● **Data**:
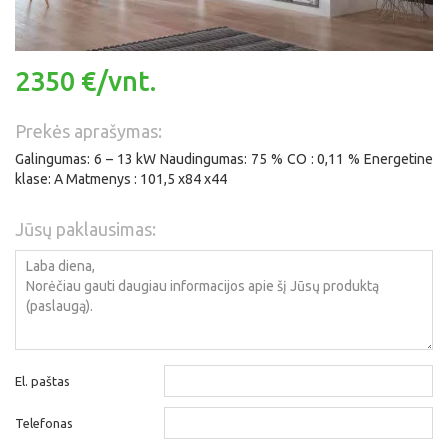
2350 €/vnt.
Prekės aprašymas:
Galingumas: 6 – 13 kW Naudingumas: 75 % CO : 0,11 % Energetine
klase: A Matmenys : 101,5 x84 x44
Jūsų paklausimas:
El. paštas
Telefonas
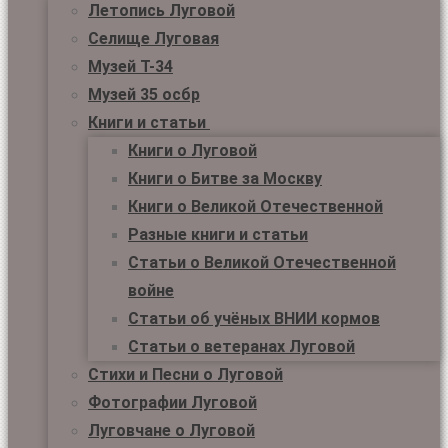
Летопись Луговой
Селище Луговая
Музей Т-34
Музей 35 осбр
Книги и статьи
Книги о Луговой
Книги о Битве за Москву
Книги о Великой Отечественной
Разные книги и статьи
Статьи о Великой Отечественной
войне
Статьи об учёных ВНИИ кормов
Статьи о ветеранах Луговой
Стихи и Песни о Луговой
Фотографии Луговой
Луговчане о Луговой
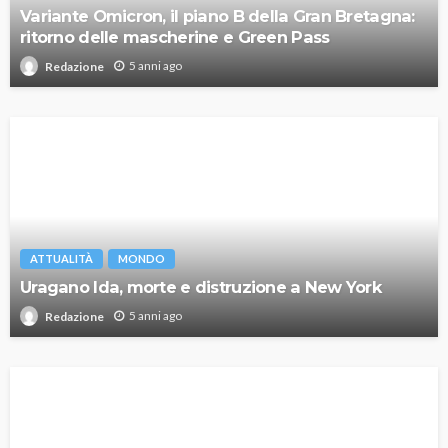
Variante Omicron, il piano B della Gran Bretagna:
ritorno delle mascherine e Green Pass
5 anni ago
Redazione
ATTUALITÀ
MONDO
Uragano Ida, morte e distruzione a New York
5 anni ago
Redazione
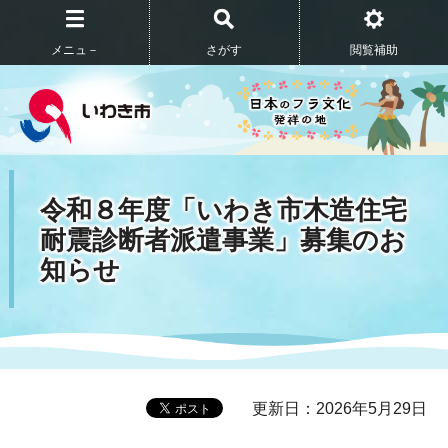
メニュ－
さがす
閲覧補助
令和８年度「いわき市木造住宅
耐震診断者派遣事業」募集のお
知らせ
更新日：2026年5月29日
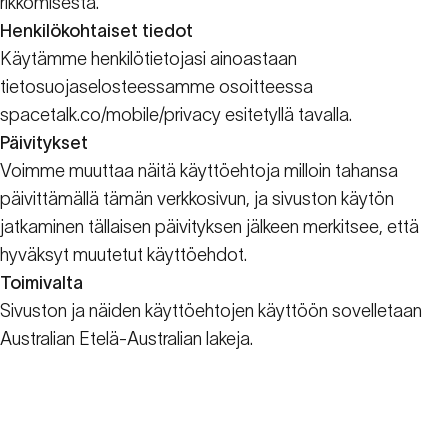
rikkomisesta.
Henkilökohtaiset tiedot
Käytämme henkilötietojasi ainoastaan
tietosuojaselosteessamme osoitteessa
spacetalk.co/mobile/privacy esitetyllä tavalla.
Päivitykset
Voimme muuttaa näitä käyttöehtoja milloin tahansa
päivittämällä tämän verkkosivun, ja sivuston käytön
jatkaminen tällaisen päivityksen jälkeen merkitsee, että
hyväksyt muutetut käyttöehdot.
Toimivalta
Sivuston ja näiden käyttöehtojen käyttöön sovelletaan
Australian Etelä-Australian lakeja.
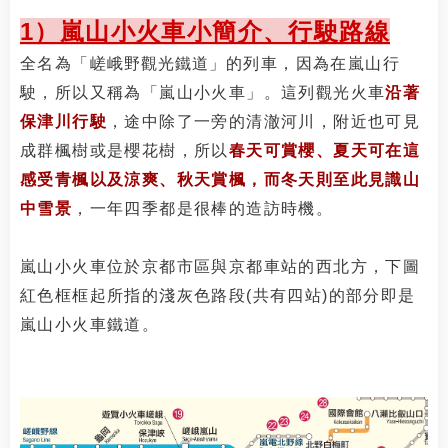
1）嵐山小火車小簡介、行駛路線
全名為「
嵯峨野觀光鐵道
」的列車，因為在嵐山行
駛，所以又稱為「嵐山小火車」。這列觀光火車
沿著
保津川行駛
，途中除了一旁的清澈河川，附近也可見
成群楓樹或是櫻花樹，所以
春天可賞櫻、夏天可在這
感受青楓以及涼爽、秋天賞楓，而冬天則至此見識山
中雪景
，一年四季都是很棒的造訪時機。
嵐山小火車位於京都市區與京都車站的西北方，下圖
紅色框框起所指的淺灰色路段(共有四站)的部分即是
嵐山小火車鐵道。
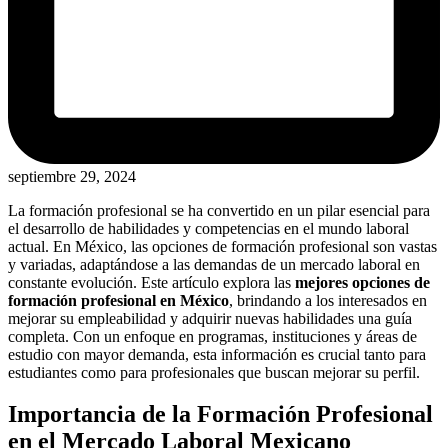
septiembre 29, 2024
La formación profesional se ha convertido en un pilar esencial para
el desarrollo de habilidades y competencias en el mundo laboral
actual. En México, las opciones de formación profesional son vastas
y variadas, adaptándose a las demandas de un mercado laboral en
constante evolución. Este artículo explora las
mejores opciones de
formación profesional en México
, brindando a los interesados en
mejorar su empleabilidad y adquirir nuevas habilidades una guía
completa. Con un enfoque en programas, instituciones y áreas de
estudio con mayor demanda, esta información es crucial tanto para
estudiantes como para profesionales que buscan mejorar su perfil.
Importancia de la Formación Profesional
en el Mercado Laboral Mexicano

...

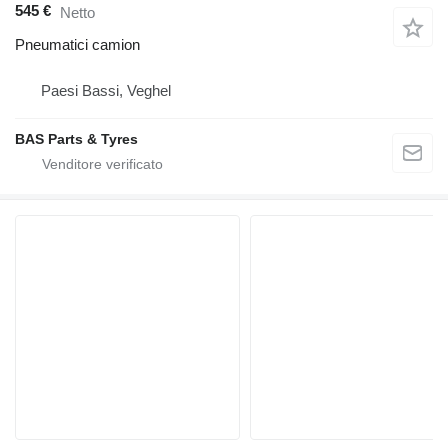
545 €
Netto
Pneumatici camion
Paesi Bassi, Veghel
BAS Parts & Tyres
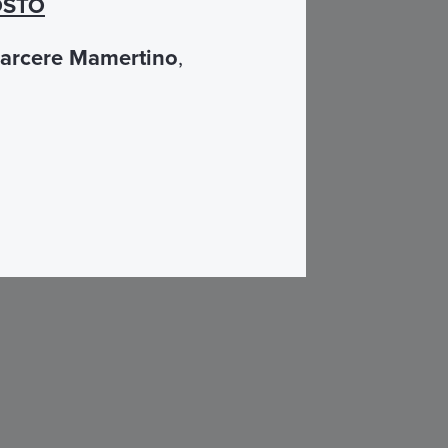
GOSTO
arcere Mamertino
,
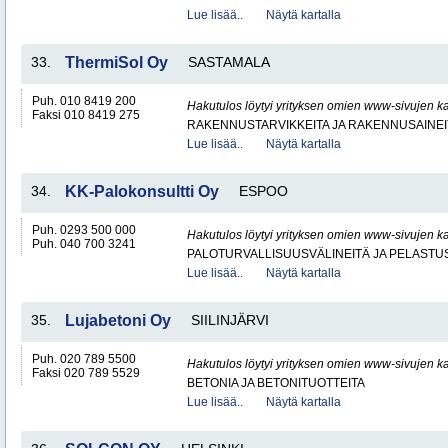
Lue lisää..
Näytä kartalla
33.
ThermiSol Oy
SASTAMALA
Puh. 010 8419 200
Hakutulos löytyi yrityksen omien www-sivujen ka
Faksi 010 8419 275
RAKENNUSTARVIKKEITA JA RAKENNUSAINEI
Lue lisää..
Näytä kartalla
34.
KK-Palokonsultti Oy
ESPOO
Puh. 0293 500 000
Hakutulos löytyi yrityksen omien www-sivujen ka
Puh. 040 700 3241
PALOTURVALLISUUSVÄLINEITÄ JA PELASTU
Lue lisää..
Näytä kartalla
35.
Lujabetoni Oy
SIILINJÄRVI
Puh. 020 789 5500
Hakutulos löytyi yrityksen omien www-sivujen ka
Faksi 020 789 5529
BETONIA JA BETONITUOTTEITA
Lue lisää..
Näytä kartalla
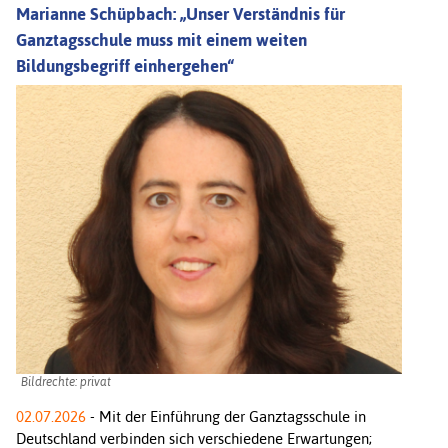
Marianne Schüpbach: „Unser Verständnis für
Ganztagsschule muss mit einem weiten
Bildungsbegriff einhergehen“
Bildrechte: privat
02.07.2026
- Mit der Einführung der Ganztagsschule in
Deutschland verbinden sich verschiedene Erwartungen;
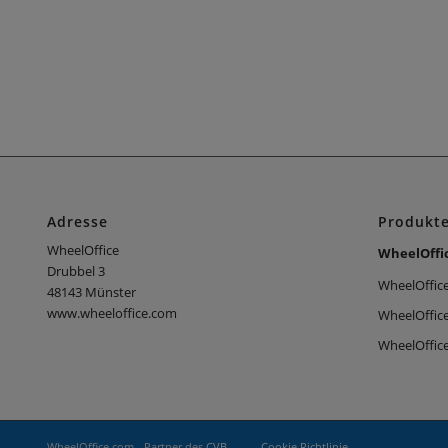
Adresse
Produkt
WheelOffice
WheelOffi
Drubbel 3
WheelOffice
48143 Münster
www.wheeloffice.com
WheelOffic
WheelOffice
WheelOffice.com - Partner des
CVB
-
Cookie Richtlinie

● **Work task**: In the entries above, find the line holding "completa. Con un" and the line holding "en el Mercado Laboral Mexicano", then retype exactly those two lines and every line between them, and nothing else.

● **Response area**:
completa. Con un enfoque en programas, instituciones y áreas de
estudio con mayor demanda, esta información es crucial tanto para
estudiantes como para profesionales que buscan mejorar su perfil.
Importancia de la Formación Profesional
en el Mercado Laboral Mexicano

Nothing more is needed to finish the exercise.